Копаюсь в своей коробке и натыкаюсь на черную невзрачную «Десну» из набора, которую, едва купив, я сразу же убрал с глаз долой за ее, казалось, неуловистый цвет. Лежащая на самом дне коробки с припасами, она, ко всему прочему, еще и поржавела, покрылась пятнами окисла и приобрела совсем уже бросовый вид.
На точно такие же блесенки, но отливающие золотом и медью, одинаково бойко ловились остроносые щурята и крупные волжские щуки. Поэтому были эти блесны в почете, не то, что их родственница – золушка.
Первые же забросы в том самом коряжнике, который я исхлестал вдоль и поперек, принесли мне двух бледных щурят. В прозрачной воде было видно, как из-под черных ветвей и коряжин выскакивали суматошно эти самые щурята-близнецы, бросались на блесну и, не хватая, провожали ее до плота, если их не устраивала скорость проводки и игра обманки.
Заметив неподалеку от плота бурун с воронкой посередине, бросаю туда и сразу же – мягкая остановка. Видно, что это не худосочный «карандаш», обычно азартно футболящий блесну. Леска пошла в сторону. Всплеск! На поверхности показалась черная и толстая спина. Вот тебе и раз! А местные говорили, что крупной щуки не стало. Мол, какой-то арендатор по глупости спустил всю воду, а заодно – крупных щук и карпов.
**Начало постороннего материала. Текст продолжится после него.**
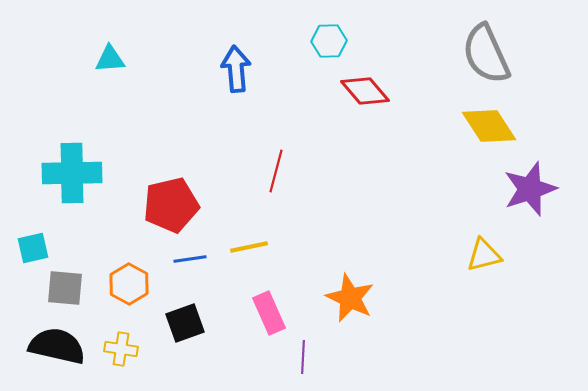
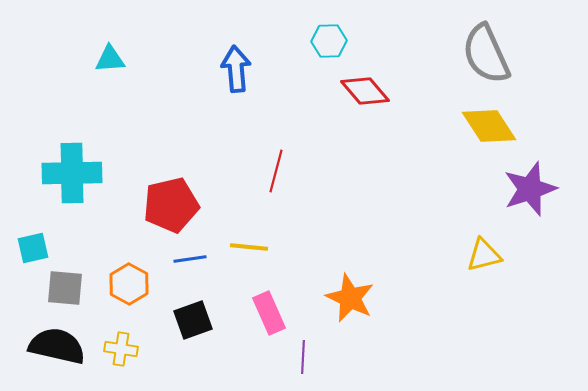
yellow line: rotated 18 degrees clockwise
black square: moved 8 px right, 3 px up
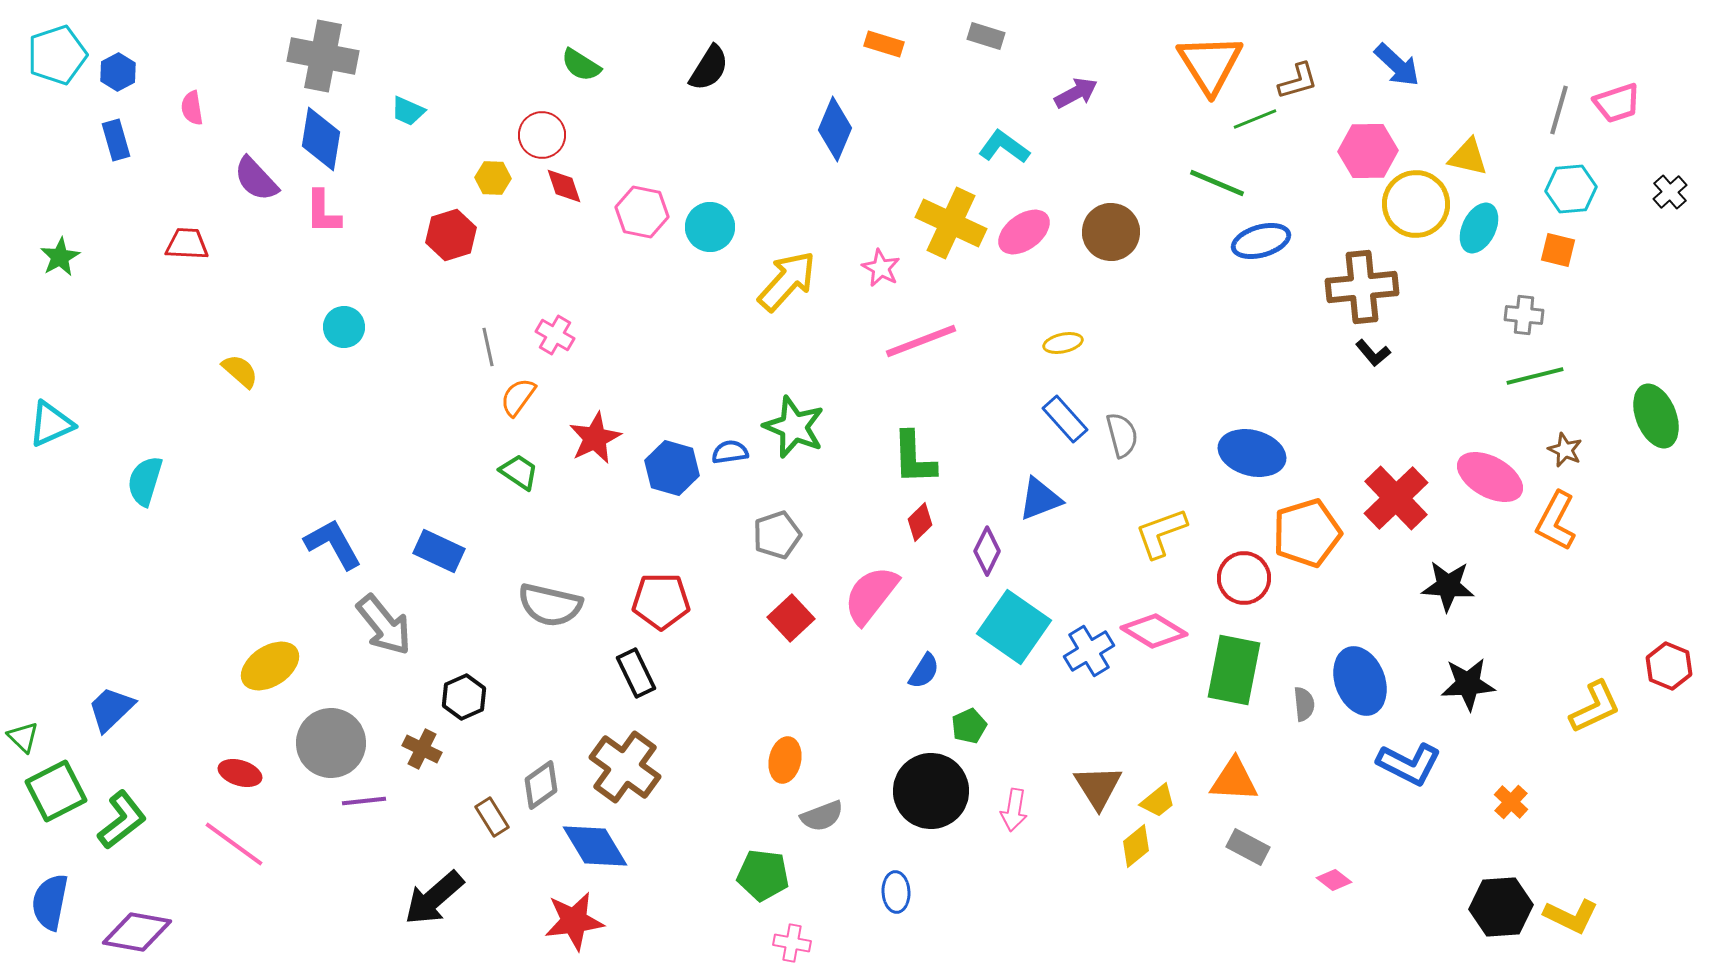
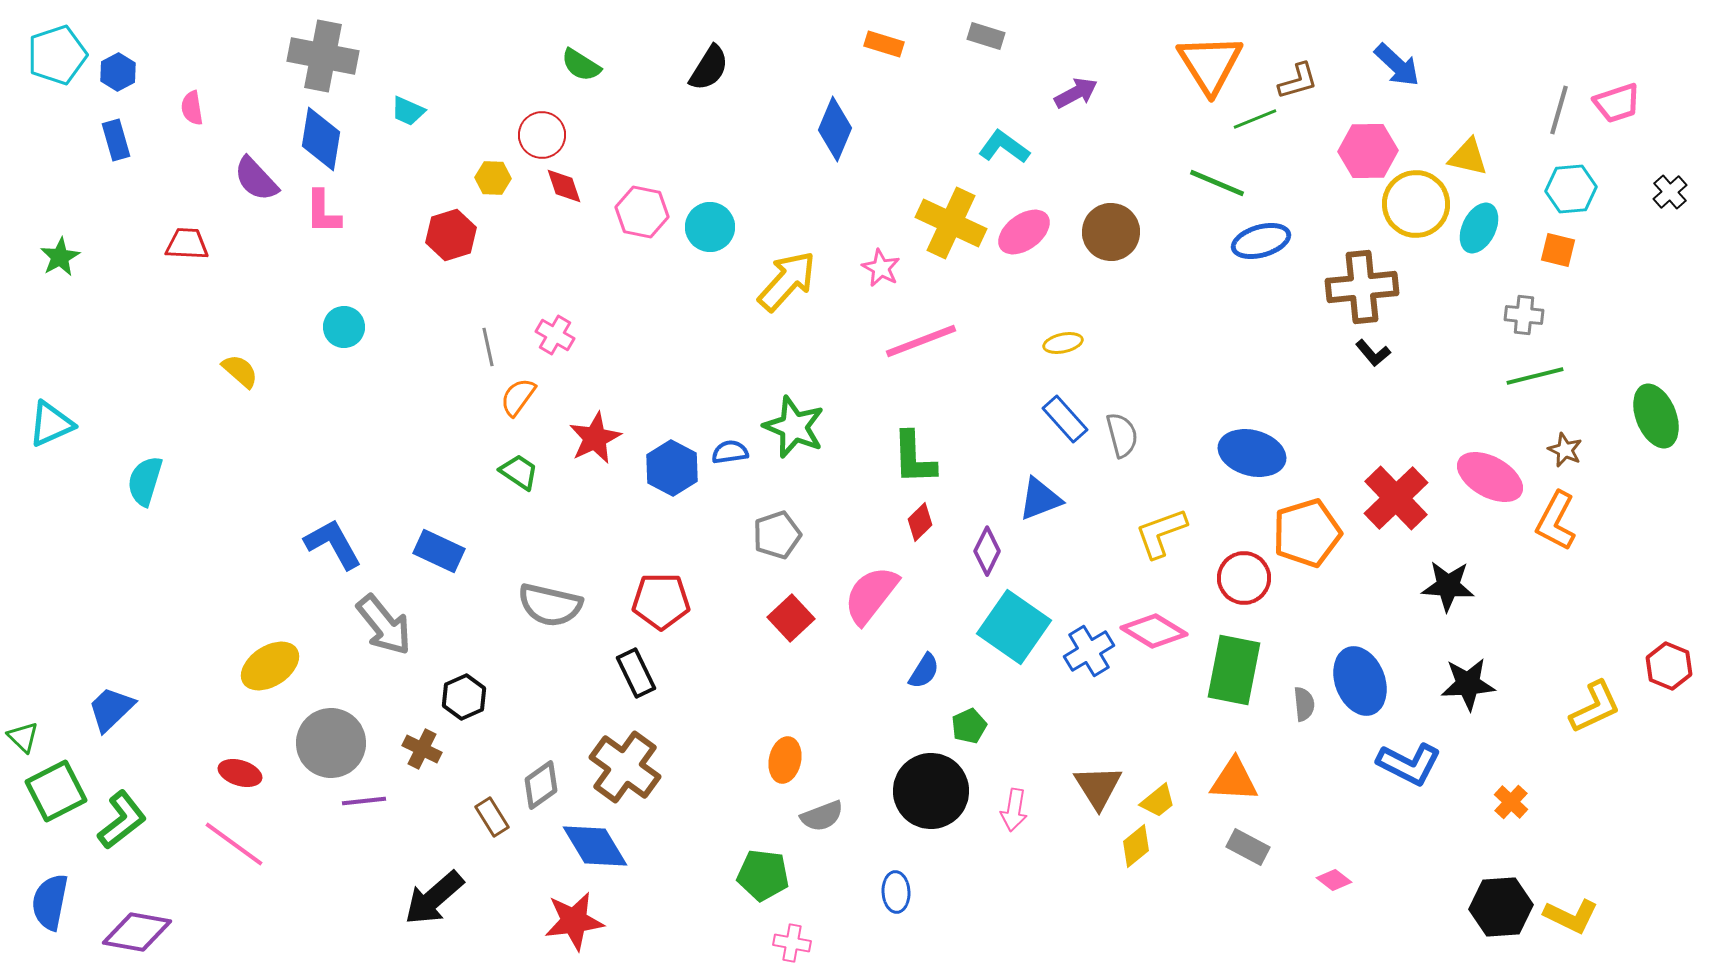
blue hexagon at (672, 468): rotated 12 degrees clockwise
Леска зазвенела, а щука вдруг пошла под плот! И тут злополучная «вертушка», болтающаяся выше блесны-замарашки, зацепилась тройником за бревно плота. Пытаюсь отцепить ее, встав на край, но намокший плот угрожающе кренится, и я отхожу к середине, тычу шестом в тройник «вертушки». Поздно! Снасть, ставшая «глухой», не выдерживает, и моя, нелюбимая прежде золушка, уходит вместе с чудо-щукой!
Беду мою видит хитрец мужичок на лодке-ботнике, но уже не улыбается, а только строго смотрит на воду, в которой вяло дремлет полуденное солнце.